> [Brief]: Your output should be the lines from the start of the data through the line containing "Task: Click on", exactly and nothing more.

(Stored items)
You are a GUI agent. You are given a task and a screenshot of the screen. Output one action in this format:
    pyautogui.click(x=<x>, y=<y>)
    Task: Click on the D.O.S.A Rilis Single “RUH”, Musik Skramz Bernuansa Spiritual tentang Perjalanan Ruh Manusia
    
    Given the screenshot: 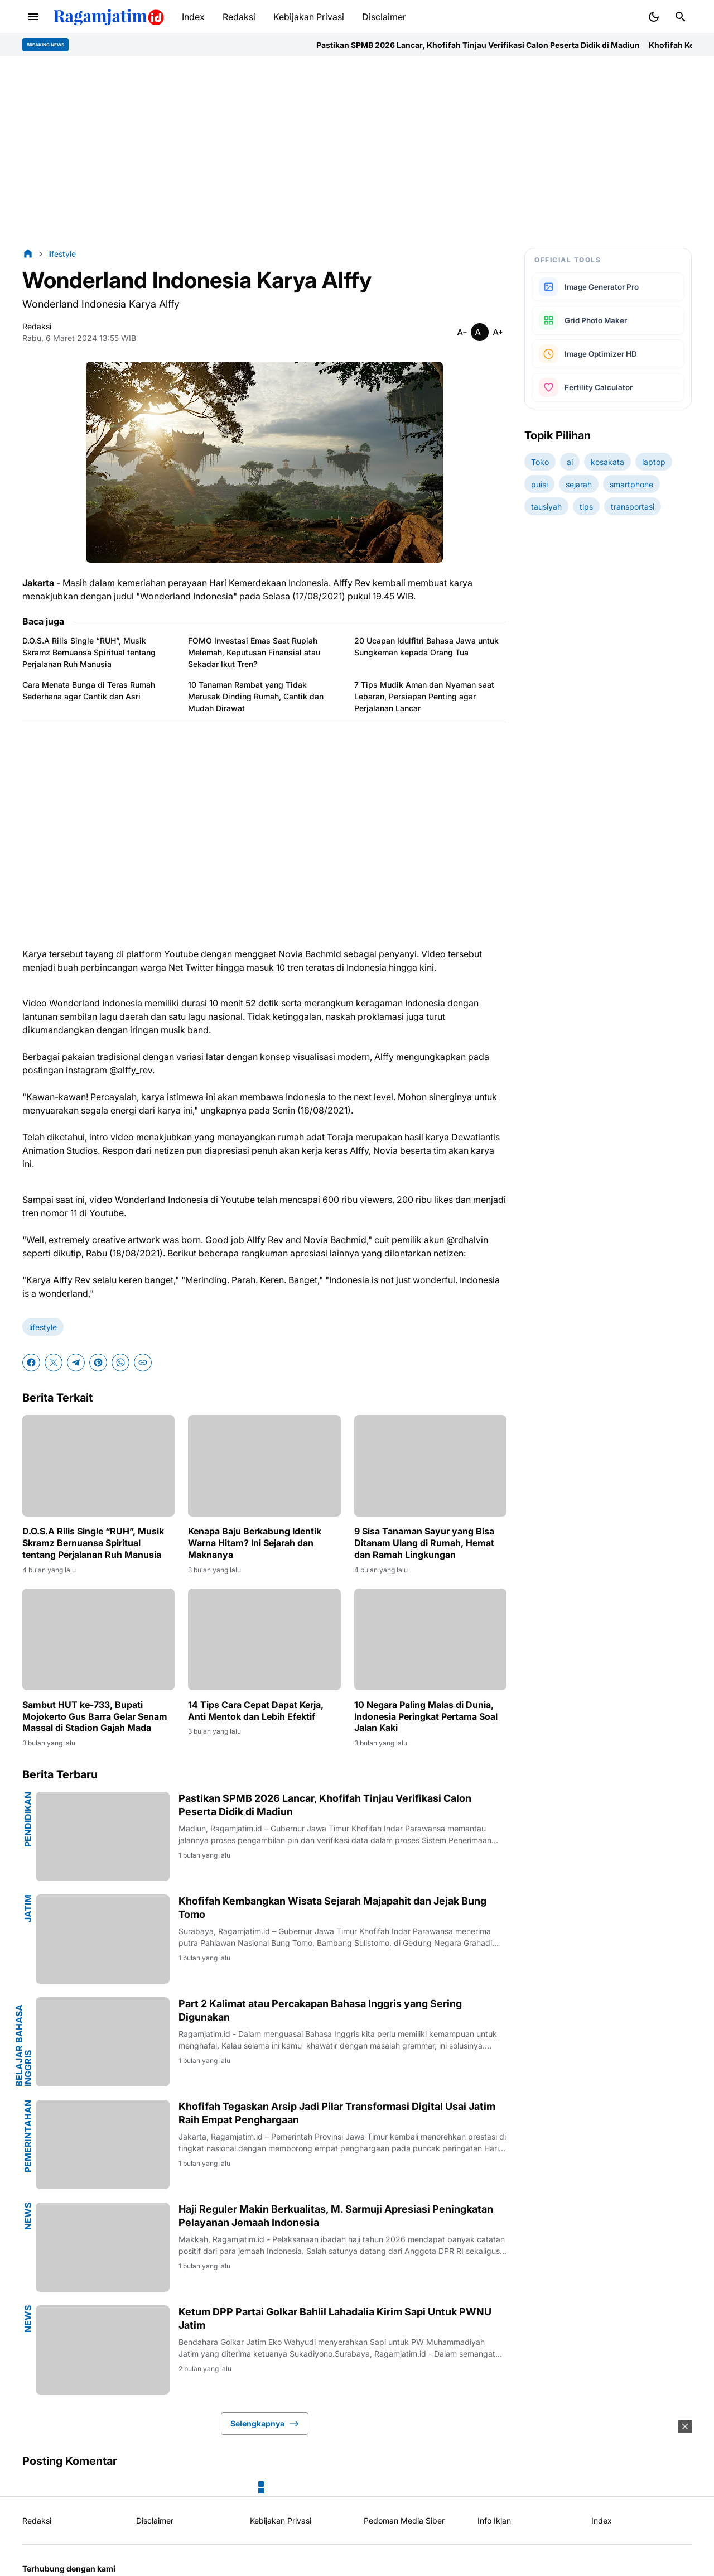 What is the action you would take?
    pyautogui.click(x=89, y=652)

> [Written solution]:
You are a GUI agent. You are given a task and a screenshot of the screen. Output one action in this format:
    pyautogui.click(x=<x>, y=<y>)
    Task: Click on the D.O.S.A Rilis Single “RUH”, Musik Skramz Bernuansa Spiritual tentang Perjalanan Ruh Manusia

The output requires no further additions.